Delaware Law Update: When Navigating Stormy Waters, Directors Must Steer the Ship Toward the Best Interests of Stockholders


The Delaware Court of Chancery denied a motion to dismiss a class action brought by stockholders of Tangoe, Inc., arising from a take-private sale of the company to Marlin Equity Partners, Asentinel LLC, and TAMS Inc.1 Reinforcing the well-settled principle that a board of directors must act in the best interest of stockholders, the court held that the plaintiffs adequately pled that the board steered the company toward an ill-advised, self-interested sale and away from stockholders’ interests when Tangoe was in the “midst of a storm.”

Case Background
Tangoe stockholders sued the company’s former directors, alleging that they breached their fiduciary duties by moving forward with the sale of the company. The sale was tendered after the board filed false financial statements, after Tangoe’s stock was delisted by the NASDAQ exchange, and while a restatement of audited financials was pending with the SEC. The defendants moved to dismiss the action, arguing that they were entitled to deference under the business judgment rule for the sale as established in Corwin v. KKR Fin. Holdings LLC,2 because a majority of stockholders had tendered their shares. The defendants also asserted that dismissal was proper under an exculpatory charter provision under 8 Del. C. § 102(b)(7).

The Court’s Decision
In denying the directors’ motion to dismiss, the court held that the board failed to provide stockholders with any audited financial statements or updates on the restatement process in advance of the stockholder vote—information that was highly important to a stockholder during the pending restatement process when access to publicly filed, updated financial statements was limited. Because the plaintiffs’ well-pled allegations set forth that they were prevented from voting on the sale with full knowledge of the facts, and because it was reasonably conceivable that stockholders were uninformed, the court held that Corwin’s business judgment rule did not apply to cleanse the transaction.

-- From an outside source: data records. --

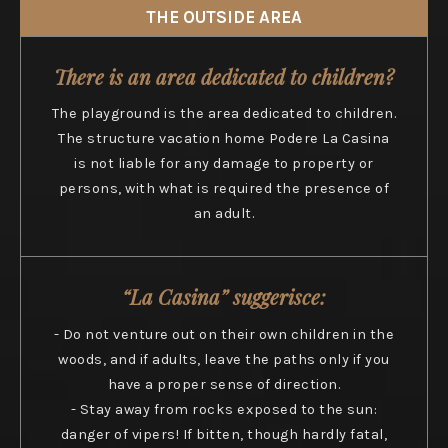
THE OUTSIDE AREA
There is an area dedicated to children?
The playground is the area dedicated to children.
The structure vacation home Podere La Casina
is not liable for any damage to property or
persons, with what is required the presence of
an adult.
“La Casina” suggerisce:
- Do not venture out on their own children in the
woods, and if adults, leave the paths only if you
have a proper sense of direction.
- Stay away from rocks exposed to the sun:
danger of vipers! If bitten, though hardly fatal,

The court also held that the plaintiffs pled a non-exculpated claim for breach of the duty of loyalty given the timing and structure of the sale, because the board received significant equity awards that were triggered by a change in control of the company, thus incentivizing the sale and supporting an inference that defendants acted in self-interest. Additionally, the court stated that the board acted under the threat of proxy contest, which further supported the inference of its material self-interest. Therefore, the court declined to dismiss the case at the pleading stage.

Key Takeaways
The court’s holding that the business judgment rule would not cleanse the transaction must be considered in the procedural context in which this case was decided (i.e., a motion to dismiss). A board’s risky or difficult decisions will still be given business judgment deference if made during difficult times, but at the pleading stage, directors must show that stockholders were fully informed of all “material aspects of the storm,” including how the company got caught in it, alternative courses, and the bases for the board’s chosen course.

1 In re Tangoe, Inc. Stockholders Litig., C.A. No. 2017-0650-JRS, 2018 WL 6074435 (Del. Ch. Nov. 20, 2018).
2 125 A.3d 304 (Del. 2015) (holding that a transaction is subject to the business judgment rule when it is approved by the fully informed, uncoerced vote of disinterested stockholders).